» Your objective: Below are the records; retype them exactly and omit each picture.

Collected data
--*--

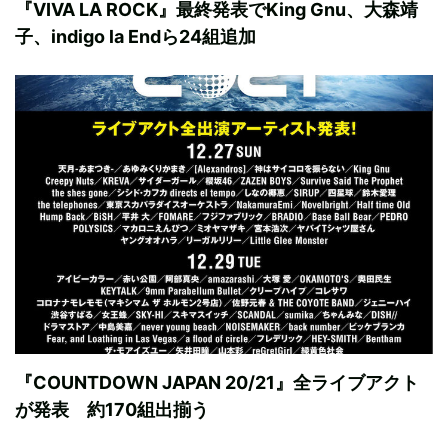
『VIVA LA ROCK』最終発表でKing Gnu、大森靖
子、indigo la Endら24組追加
『COUNTDOWN JAPAN 20/21』全ライブアクト
が発表 約170組出揃う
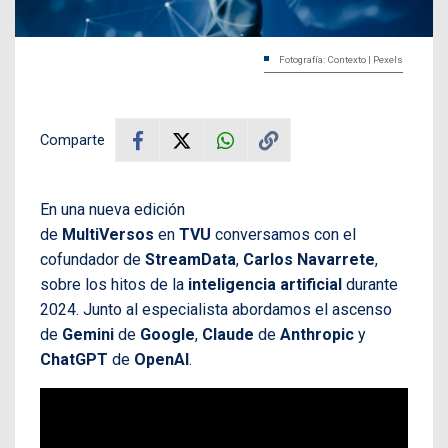
Fotografía: Contexto | Pexels
Comparte
En una nueva edición
de
MultiVersos
en
TVU
conversamos con el
cofundador de
StreamData
,
Carlos Navarrete
,
sobre los hitos de la
inteligencia artificial
durante
2024. Junto al especialista abordamos el ascenso
de
Gemini
de
Google
,
Claude
de
Anthropic
y
ChatGPT
de
OpenAI
.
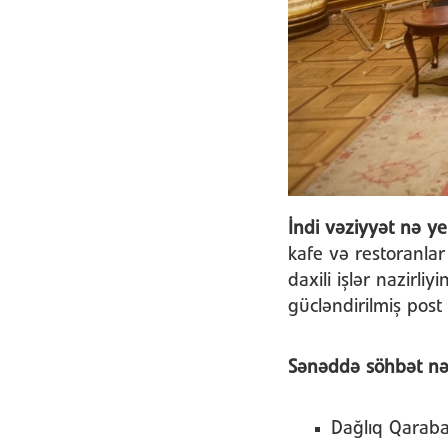
İndi vəziyyət nə ye
kafe və restoranlar 
daxili işlər nazirl
gücləndirilmiş post 
Sənəddə söhbət nə
Dağlıq Qarab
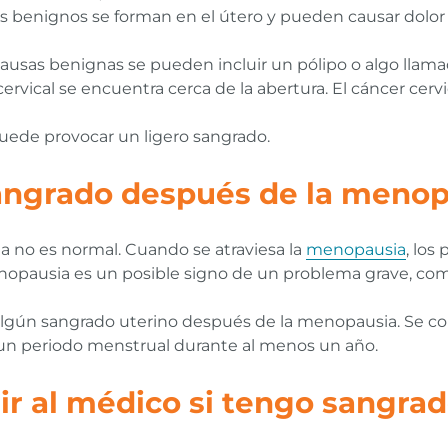
 benignos se forman en el útero y pueden causar dolor 
causas benignas se pueden incluir un pólipo o algo llam
cervical se encuentra cerca de la abertura. El cáncer cer
puede provocar un ligero sangrado.
angrado después de la menop
 no es normal. Cuando se atraviesa la
menopausia
, los
nopausia es un posible signo de un problema grave, co
algún sangrado uterino después de la menopausia. Se con
n periodo menstrual durante al menos un año.
r al médico si tengo sangrad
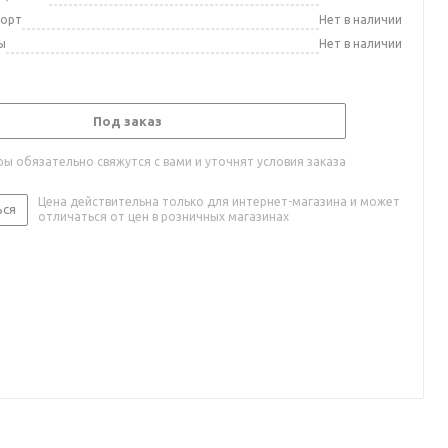
порт
Нет в наличии
ы
Нет в наличии
Под заказ
ы обязательно свяжутся с вами и уточнят условия заказа
Цена действительна только для интернет-магазина и может
ься
отличаться от цен в розничных магазинах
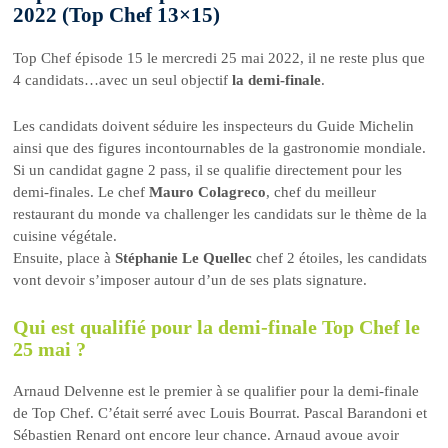
2022 (Top Chef 13×15)
Top Chef épisode 15 le mercredi 25 mai 2022, il ne reste plus que
4 candidats…avec un seul objectif
la demi-finale
.
Les candidats doivent séduire les inspecteurs du Guide Michelin
ainsi que des figures incontournables de la gastronomie mondiale.
Si un candidat gagne 2 pass, il se qualifie directement pour les
demi-finales. Le chef
Mauro Colagreco
, chef du meilleur
restaurant du monde va challenger les candidats sur le thème de la
cuisine végétale.
Ensuite, place à
Stéphanie Le Quellec
chef 2 étoiles, les candidats
vont devoir s’imposer autour d’un de ses plats signature.
Qui est qualifié pour la demi-finale Top Chef le
25 mai ?
Arnaud Delvenne est le premier à se qualifier pour la demi-finale
de Top Chef. C’était serré avec Louis Bourrat. Pascal Barandoni et
Sébastien Renard ont encore leur chance. Arnaud avoue avoir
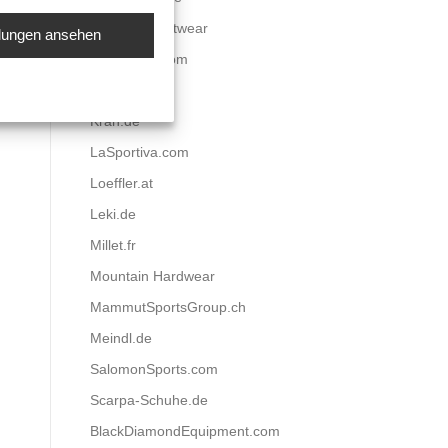
HanWag Footwear
llungen ansehen
Icebreaker.com
K2skis.com
Krah.de
LaSportiva.com
Loeffler.at
Leki.de
Millet.fr
Mountain Hardwear
MammutSportsGroup.ch
Meindl.de
SalomonSports.com
Scarpa-Schuhe.de
BlackDiamondEquipment.com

--*--

» Task output:
『VIVA LA ROCK』最終発表でKing Gnu、大森靖
子、indigo la Endら24組追加
『COUNTDOWN JAPAN 20/21』全ライブアクト
が発表 約170組出揃う
Fotografía: Contexto | Pexels
Comparte
En una nueva edición
de
MultiVersos
en
TVU
conversamos con el
cofundador de
StreamData
,
Carlos Navarrete
,
sobre los hitos de la
inteligencia artificial
durante
2024. Junto al especialista abordamos el ascenso
de
Gemini
de
Google
,
Claude
de
Anthropic
y
ChatGPT
de
OpenAI
.
İndi vəziyyət nə ye
kafe və restoranlar 
daxili işlər nazirl
gücləndirilmiş post 
Sənəddə söhbət nə
Dağlıq Qarab
 benignos se forman en el útero y pueden causar dolor 
causas benignas se pueden incluir un pólipo o algo llam
cervical se encuentra cerca de la abertura. El cáncer cer
puede provocar un ligero sangrado.
angrado después de la menop
 no es normal. Cuando se atraviesa la
menopausia
, los
nopausia es un posible signo de un problema grave, co
algún sangrado uterino después de la menopausia. Se con
n periodo menstrual durante al menos un año.
r al médico si tengo sangrad
порт
Нет в наличии
ы
Нет в наличии
Под заказ
ы обязательно свяжутся с вами и уточнят условия заказа
Цена действительна только для интернет-магазина и может
ься
отличаться от цен в розничных магазинах
2022 (Top Chef 13×15)
Top Chef épisode 15 le mercredi 25 mai 2022, il ne reste plus que
4 candidats…avec un seul objectif
la demi-finale
.
Les candidats doivent séduire les inspecteurs du Guide Michelin
ainsi que des figures incontournables de la gastronomie mondiale.
Si un candidat gagne 2 pass, il se qualifie directement pour les
demi-finales. Le chef
Mauro Colagreco
, chef du meilleur
restaurant du monde va challenger les candidats sur le thème de la
cuisine végétale.
Ensuite, place à
Stéphanie Le Quellec
chef 2 étoiles, les candidats
vont devoir s’imposer autour d’un de ses plats signature.
Qui est qualifié pour la demi-finale Top Chef le
25 mai ?
Arnaud Delvenne est le premier à se qualifier pour la demi-finale
de Top Chef. C’était serré avec Louis Bourrat. Pascal Barandoni et
Sébastien Renard ont encore leur chance. Arnaud avoue avoir
HanWag Footwear
llungen ansehen
Icebreaker.com
K2skis.com
Krah.de
LaSportiva.com
Loeffler.at
Leki.de
Millet.fr
Mountain Hardwear
MammutSportsGroup.ch
Meindl.de
SalomonSports.com
Scarpa-Schuhe.de
BlackDiamondEquipment.com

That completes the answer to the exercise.